### [YOUR TASK]
Look through the material below and give the number of lines where the string "Microwave" appears, without any other words.

### [RECORDS]
<<<<

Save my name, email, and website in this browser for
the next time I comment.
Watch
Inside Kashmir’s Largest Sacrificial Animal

>>>>
<<<<

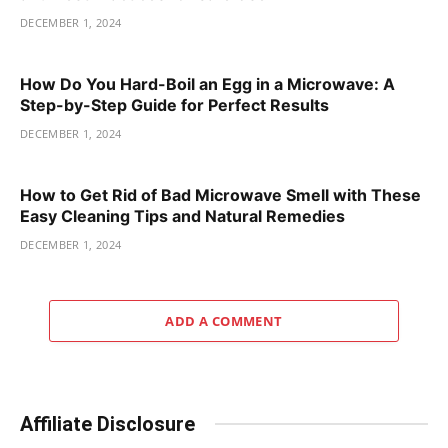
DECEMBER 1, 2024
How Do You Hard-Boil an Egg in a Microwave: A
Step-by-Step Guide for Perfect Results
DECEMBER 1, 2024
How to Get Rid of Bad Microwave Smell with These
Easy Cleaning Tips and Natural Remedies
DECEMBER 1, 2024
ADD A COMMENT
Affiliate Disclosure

>>>>
<<<<

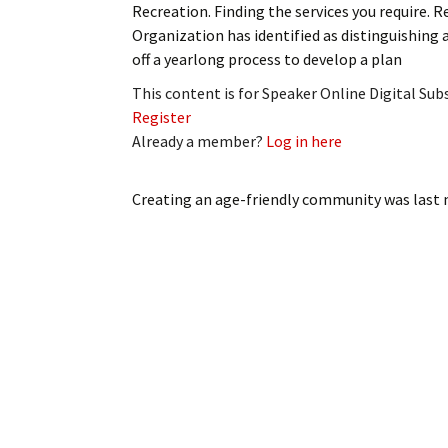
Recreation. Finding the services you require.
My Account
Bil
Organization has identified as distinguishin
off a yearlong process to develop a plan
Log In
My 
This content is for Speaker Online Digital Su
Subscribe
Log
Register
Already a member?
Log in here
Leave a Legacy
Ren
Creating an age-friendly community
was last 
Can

>>>>

### [YOUR RESPONSE]
2